Presidential support (2024)

We've surveyed thousands of voters across the country about who they plan to vote for in the November 2024 general election for US President.

We have used those responses to build a predictive model estimating the probability that a given person would cast a vote for Kamala Harris, presuming they turn out to vote.

In this documentation, we explain how we built this models, describe how it might be used in practice, and review detailed evaluation statistics.

Use cases

This model allows organizations to identify voters who are very likely to support Kamala Harris, which could be useful in turnout, fundraising, or volunteer recruitment. It could also be used in conjunction with down-ballot support models to identify voters who might support a down-ballot Democrat, but not Vice President Harris (or vice versa).

This model could also be used to avoid likely supporters of Kamala Harris, which could be useful in a persuasion program. For that use case, this score could be used in conjunction with our Issue salience & support scores.

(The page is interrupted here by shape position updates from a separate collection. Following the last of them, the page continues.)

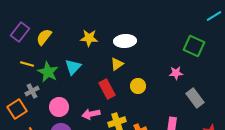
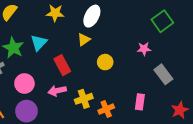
white ellipse: (125, 41) -> (92, 16), turned -60
green square: (194, 46) -> (162, 21), turned 30
red rectangle: (107, 89) -> (62, 65), moved

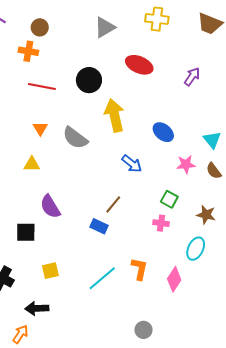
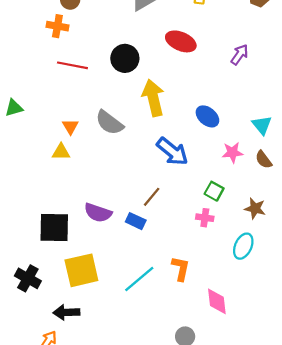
orange triangle: (40, 128) -> (70, 127), moved
blue arrow: (132, 164) -> (172, 152), size x1.4
purple semicircle: (50, 207) -> (98, 213), moved, turned -40
black square: (26, 232) -> (54, 228), size x1.4
yellow square: (50, 271) -> (81, 270), size x1.8
pink diamond: (174, 279) -> (217, 301), moved, turned -40

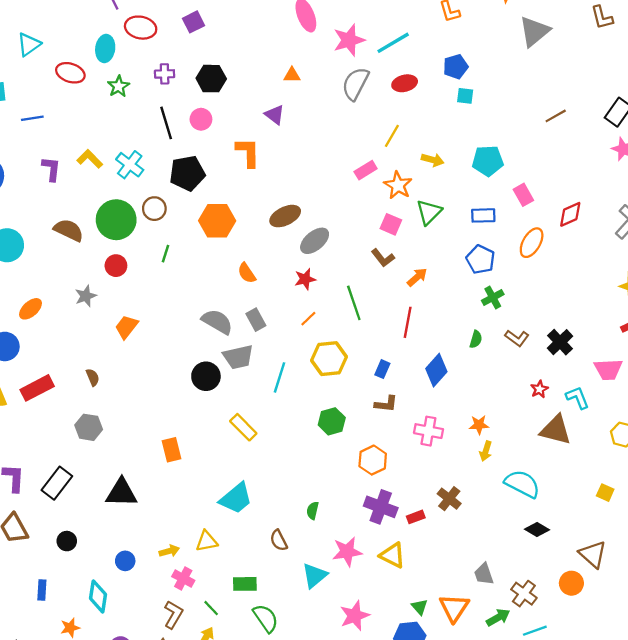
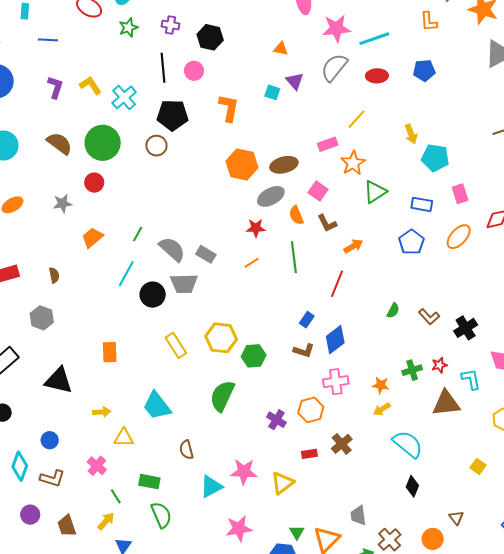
cyan square: (465, 96) -> (272, 92), moved
purple triangle: (275, 115) -> (295, 81), moved
yellow arrow: (433, 160) -> (411, 134), moved, turned 42
brown circle: (154, 209) -> (156, 146), moved
brown ellipse: (285, 216) -> (284, 165), moved
orange hexagon: (217, 221) -> (242, 164), moved
pink square: (391, 224) -> (318, 191), moved
green line: (165, 254) -> (138, 234), moved
orange semicircle: (247, 273) -> (296, 215), moved
green cross: (493, 297) -> (412, 370), moved
gray rectangle: (256, 320) -> (206, 254), turned -42
yellow hexagon: (329, 359) -> (221, 338), moved
blue diamond: (436, 370) -> (335, 340), moved
cyan line: (279, 377) -> (126, 274), moved
brown triangle: (556, 430) -> (446, 403), turned -32
pink cross: (428, 431) -> (336, 382), turned -30
yellow arrow: (486, 451) -> (382, 409), turned 30
orange hexagon: (373, 460) -> (311, 410), moved
cyan trapezoid: (236, 498) -> (157, 406), turned 80
purple cross: (381, 507) -> (276, 420), moved, size x0.7
green semicircle: (313, 511) -> (222, 396), moved, size x2.0
black diamond: (537, 529) -> (412, 486), turned 70
yellow arrow: (169, 551) -> (102, 412), moved
brown triangle: (593, 554) -> (456, 518), size x0.6
yellow triangle: (392, 555) -> (282, 483), turned 45
brown L-shape: (173, 615) -> (52, 478), moved, turned 65

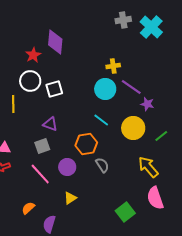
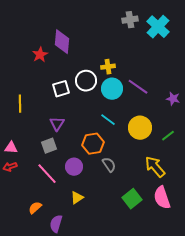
yellow cross: (113, 66) -> (108, 67), moved
white circle: (30, 81) -> (86, 81), moved
purple star: (147, 104) -> (173, 99), moved
purple triangle: (50, 124) -> (57, 124), turned 42
green square: (125, 212) -> (132, 199), moved

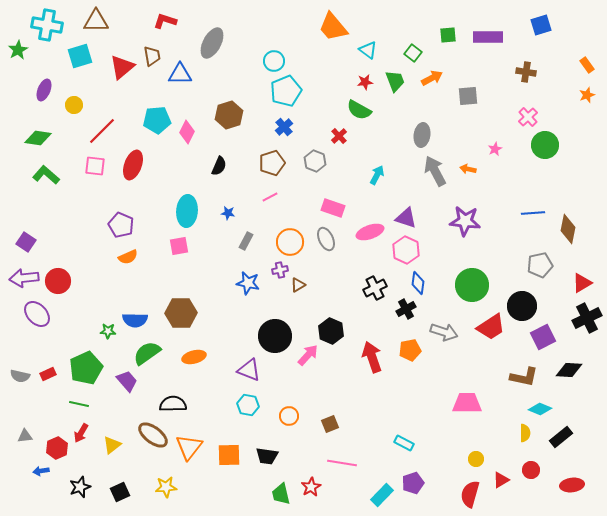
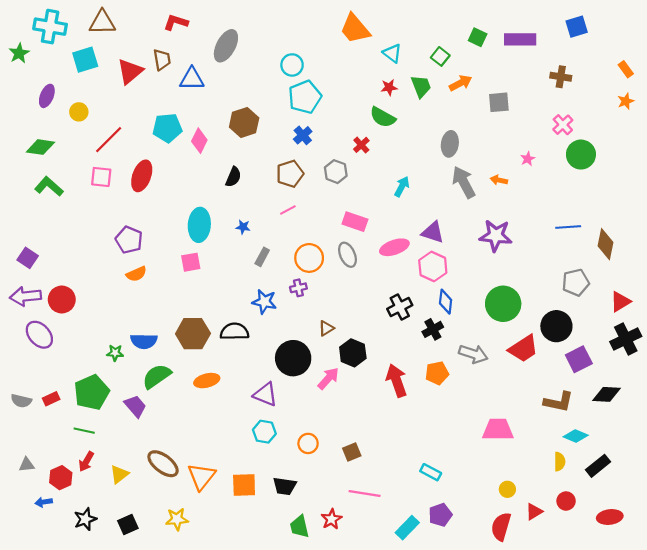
green square: (448, 35) -> (478, 37), turned 30
brown triangle: (298, 285) -> (326, 328), moved
black semicircle: (173, 404) -> (234, 332), moved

Note: mid-range support scores do not indicate persuadability. Instead, they indicate that we lack sufficient information to confidently say a given voter is certainly a Harris supporter or not. In theory, all voters either would or would not vote for Harris if given the chance. This model attempts to identify the probability a voter is on one end of that spectrum or the other – not where a voter's support falls in a gradient of intensity.

Survey

Our initial survey responses for this model were collected between August 5 and August 12, 2024 – after the Republican National Convention and the selection of Tim Walz as Harris's running mate, but before the Democratic National Convention and the quasi-suspension of Robert F. Kennedy Jr.'s campaign. (To handle the RFK factor, we removed RFK supporters from our training sample.)

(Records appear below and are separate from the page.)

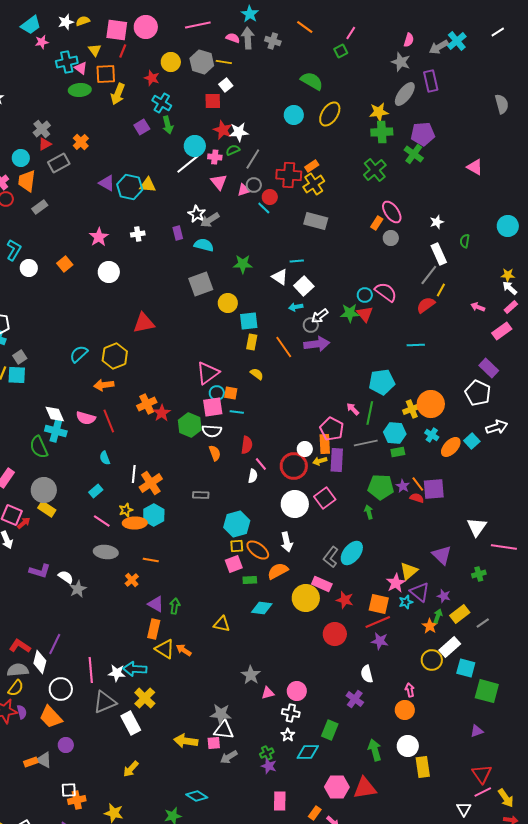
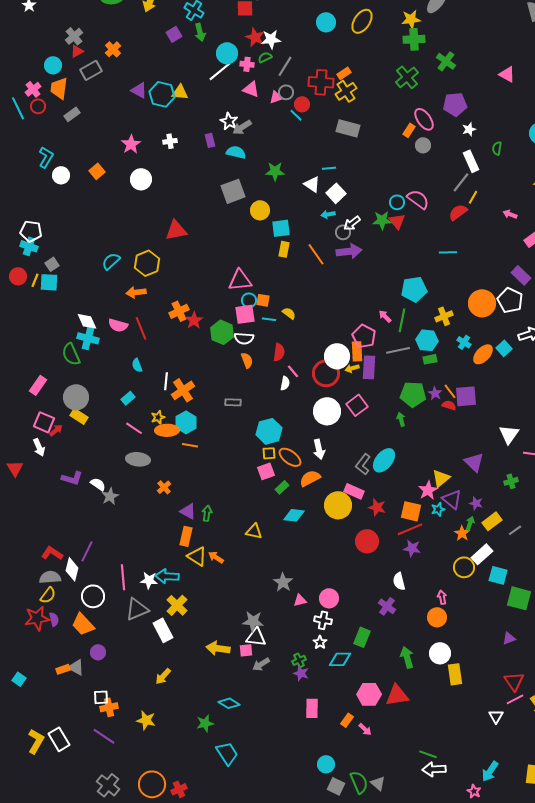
purple pentagon: (423, 134) -> (455, 104), moved
pink triangle: (219, 182) -> (251, 89), turned -30
pink triangle: (208, 373) -> (240, 280), turned 30
yellow semicircle: (257, 374) -> (289, 313), moved
orange circle: (431, 404) -> (482, 303), moved
white circle: (305, 449) -> (337, 356), size x1.6
orange line: (151, 560) -> (190, 445), moved
green rectangle: (250, 580) -> (282, 487), turned -40

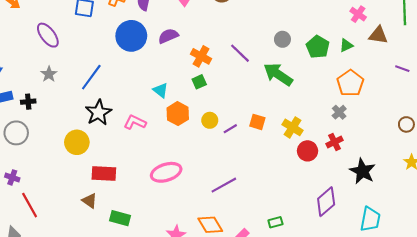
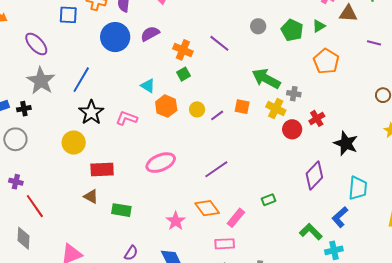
gray star: (49, 74) -> (41, 81), size x1.8
green arrow: (278, 74) -> (266, 79), moved
gray cross: (339, 112) -> (294, 94), moved, turned -32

As of August 12, our survey indicated that 50% of registered voters would vote for Kamala Harris, 42% would vote for Donald Trump, 4% would vote for Robert F. Kennedy, Jr., and 4% would vote for some other candidate. (However, compared with a similar survey we conducted in June, prior to Harris becoming the Democratic nominee, we saw significant differences in partisan nonresponse. So while these results are useful for modeling, the toplines might require a grain of salt.)

Document image


We intend to gather additional survey responses in September and October to keep the model up to date.

Processing and analysis

After collecting the survey data, we put it through a cleaning and preprocessing phase, joining survey responses with respondents' personal traits from the Stacks Voter File. We also joined in economic data from our Context dataset, historic local election results from our Results dataset, and recent ZIP code-level donation trends from our Campaign finance dataset. (These additional contextual factors significantly improved the accuracy of the model.)

We scanned our training data for optimal combinations of predictors using a method called Variable Selection Using Random Forests. We then used deep learning models to train dense neural networks that would predict whether each respondent would vote for Vice President Harris in November.

The final model we arrived at used the sigmoid activation function, RMSPROP as its optimizer, and binary crossentropy as its loss function. It was trained with a batch size of 8 and several dropout layers to reduce overfitting. The model has six dense layers with descending units. Most layers use the relu activation function.

Evaluation

To validate this model, we suppressed 20% of our survey respondents as a hold-out group for testing. (An additional 10% of responses were suppressed and used as validation samples within the model design process.) We then ran the model on the testing group and compared our predictions to the respondents' actual presidential vote choices.

While we focused on a range of evaluation metrics during this phase, the metrics that mattered most to us were:

  • Area under the ROC curve (AUC): The probability that a model would rank a positive value higher than a negative value.
  • Gain captured by the model: The percentage of theoretical achievable lift over random selection that a model captures.
  • Huber loss: A measure of prediction error with protections against distortion by outliers.

The model performs very well. Against hold out data, the model's AUC was 0.88, it captured 75% of theoretical gain, and its Huber loss was 0.07. According to a lift chart, a voter in the top decile of scores would be about 60% more likely than a random voter to support Kamala Harris for president.